Dataset entries
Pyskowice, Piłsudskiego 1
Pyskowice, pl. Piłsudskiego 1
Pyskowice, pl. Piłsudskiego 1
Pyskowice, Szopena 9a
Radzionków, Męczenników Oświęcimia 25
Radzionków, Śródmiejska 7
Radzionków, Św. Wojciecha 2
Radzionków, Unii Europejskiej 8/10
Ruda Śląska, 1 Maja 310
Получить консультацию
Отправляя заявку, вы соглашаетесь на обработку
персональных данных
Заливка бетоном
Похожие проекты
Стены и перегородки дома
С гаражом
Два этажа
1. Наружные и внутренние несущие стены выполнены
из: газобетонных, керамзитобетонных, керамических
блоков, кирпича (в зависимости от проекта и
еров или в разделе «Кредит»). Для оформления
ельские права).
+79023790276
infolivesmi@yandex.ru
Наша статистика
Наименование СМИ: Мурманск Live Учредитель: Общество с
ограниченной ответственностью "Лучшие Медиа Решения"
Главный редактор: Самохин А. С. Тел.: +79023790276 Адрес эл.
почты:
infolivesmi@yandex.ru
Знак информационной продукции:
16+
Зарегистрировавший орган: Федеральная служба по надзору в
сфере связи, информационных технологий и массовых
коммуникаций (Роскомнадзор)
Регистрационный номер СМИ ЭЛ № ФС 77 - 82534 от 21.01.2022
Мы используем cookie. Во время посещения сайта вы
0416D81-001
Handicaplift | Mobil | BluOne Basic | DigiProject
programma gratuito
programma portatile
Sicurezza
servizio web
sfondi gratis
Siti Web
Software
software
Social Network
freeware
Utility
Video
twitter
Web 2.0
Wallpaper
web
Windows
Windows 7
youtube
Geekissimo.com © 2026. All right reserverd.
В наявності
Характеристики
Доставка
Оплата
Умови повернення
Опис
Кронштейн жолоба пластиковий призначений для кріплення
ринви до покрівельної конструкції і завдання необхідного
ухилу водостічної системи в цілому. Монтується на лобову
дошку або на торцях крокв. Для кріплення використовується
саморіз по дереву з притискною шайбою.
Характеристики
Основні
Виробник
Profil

* * *

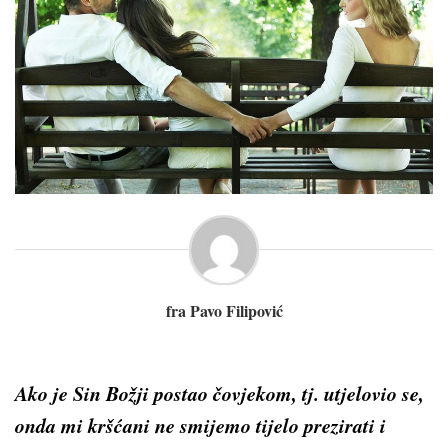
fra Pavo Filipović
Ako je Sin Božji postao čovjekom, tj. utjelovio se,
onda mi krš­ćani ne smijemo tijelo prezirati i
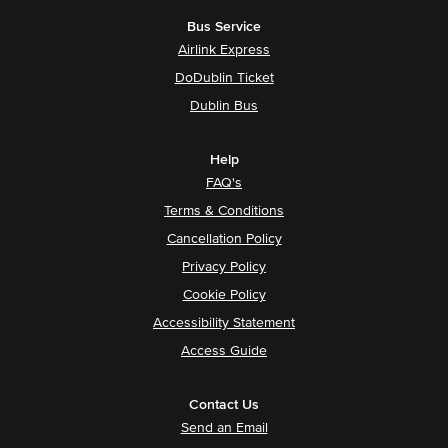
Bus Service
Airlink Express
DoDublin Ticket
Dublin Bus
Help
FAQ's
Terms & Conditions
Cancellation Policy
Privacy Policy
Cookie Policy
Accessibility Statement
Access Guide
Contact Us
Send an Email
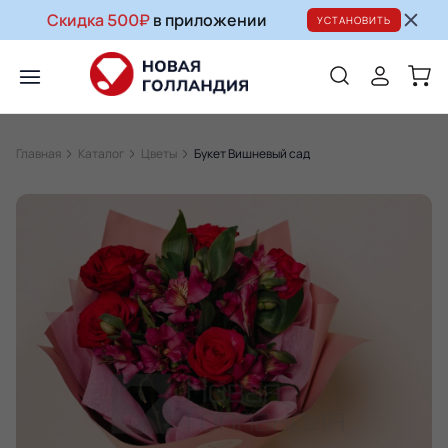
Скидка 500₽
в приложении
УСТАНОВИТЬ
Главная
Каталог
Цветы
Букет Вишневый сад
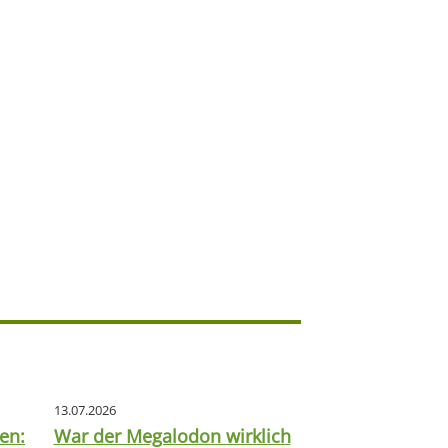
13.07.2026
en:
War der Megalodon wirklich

**Exercise objective:**
Print the lines above from the one with "Pyskowice, Piłsudskiego 1" through the one with "Наша статистика", both included, exactly as written and nothing more.

**Reply to the exercise:**
Pyskowice, Piłsudskiego 1
Pyskowice, pl. Piłsudskiego 1
Pyskowice, pl. Piłsudskiego 1
Pyskowice, Szopena 9a
Radzionków, Męczenników Oświęcimia 25
Radzionków, Śródmiejska 7
Radzionków, Św. Wojciecha 2
Radzionków, Unii Europejskiej 8/10
Ruda Śląska, 1 Maja 310
Получить консультацию
Отправляя заявку, вы соглашаетесь на обработку
персональных данных
Заливка бетоном
Похожие проекты
Стены и перегородки дома
С гаражом
Два этажа
1. Наружные и внутренние несущие стены выполнены
из: газобетонных, керамзитобетонных, керамических
блоков, кирпича (в зависимости от проекта и
еров или в разделе «Кредит»). Для оформления
ельские права).
+79023790276
infolivesmi@yandex.ru
Наша статистика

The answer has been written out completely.